What needs to be done:
In your copy of the data, include no pictures and alter nothing else.

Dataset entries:
'''

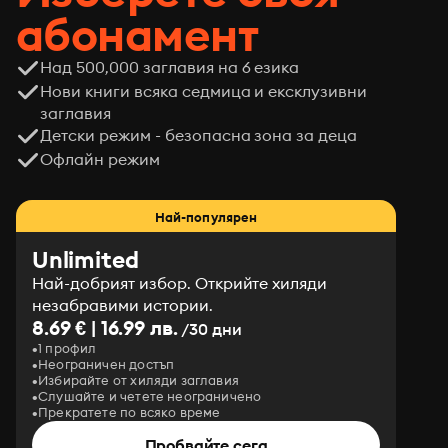
абонамент
Над 500,000 заглавия на 6 езика
Нови книги всяка седмица и ексклузивни
заглавия
Детски режим - безопасна зона за деца
Офлайн режим
Най-популярен
Unlimited
Най-добрият избор. Открийте хиляди
незабравими истории.
8.69 € | 16.99 лв.
/30 дни
1 профил
Неограничен достъп
Избирайте от хиляди заглавия
Слушайте и четете неограничено
Прекратете по всяко време
Пробвайте сега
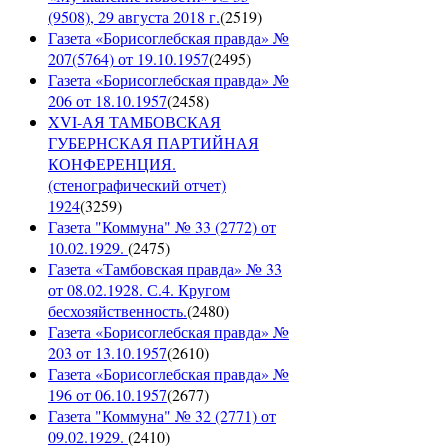
(9508), 29 августа 2018 г.
(
2519
)
Газета «Борисоглебская правда» №
207(5764) от 19.10.1957
(
2495
)
Газета «Борисоглебская правда» №
206 от 18.10.1957
(
2458
)
XVI-АЯ ТАМБОВСКАЯ
ГУБЕРНСКАЯ ПАРТИЙНАЯ
КОНФЕРЕНЦИЯ.
(стенографический отчет)
1924
(
3259
)
Газета "Коммуна" № 33 (2772) от
10.02.1929.
(
2475
)
Газета «Тамбовская правда» № 33
от 08.02.1928. С.4. Кругом
бесхозяйственность.
(
2480
)
Газета «Борисоглебская правда» №
203 от 13.10.1957
(
2610
)
Газета «Борисоглебская правда» №
196 от 06.10.1957
(
2677
)
Газета "Коммуна" № 32 (2771) от
09.02.1929.
(
2410
)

'''

Answer:
абонамент
Над 500,000 заглавия на 6 езика
Нови книги всяка седмица и ексклузивни
заглавия
Детски режим - безопасна зона за деца
Офлайн режим
Най-популярен
Unlimited
Най-добрият избор. Открийте хиляди
незабравими истории.
8.69 € | 16.99 лв.
/30 дни
1 профил
Неограничен достъп
Избирайте от хиляди заглавия
Слушайте и четете неограничено
Прекратете по всяко време
Пробвайте сега
(9508), 29 августа 2018 г.
(
2519
)
Газета «Борисоглебская правда» №
207(5764) от 19.10.1957
(
2495
)
Газета «Борисоглебская правда» №
206 от 18.10.1957
(
2458
)
XVI-АЯ ТАМБОВСКАЯ
ГУБЕРНСКАЯ ПАРТИЙНАЯ
КОНФЕРЕНЦИЯ.
(стенографический отчет)
1924
(
3259
)
Газета "Коммуна" № 33 (2772) от
10.02.1929.
(
2475
)
Газета «Тамбовская правда» № 33
от 08.02.1928. С.4. Кругом
бесхозяйственность.
(
2480
)
Газета «Борисоглебская правда» №
203 от 13.10.1957
(
2610
)
Газета «Борисоглебская правда» №
196 от 06.10.1957
(
2677
)
Газета "Коммуна" № 32 (2771) от
09.02.1929.
(
2410
)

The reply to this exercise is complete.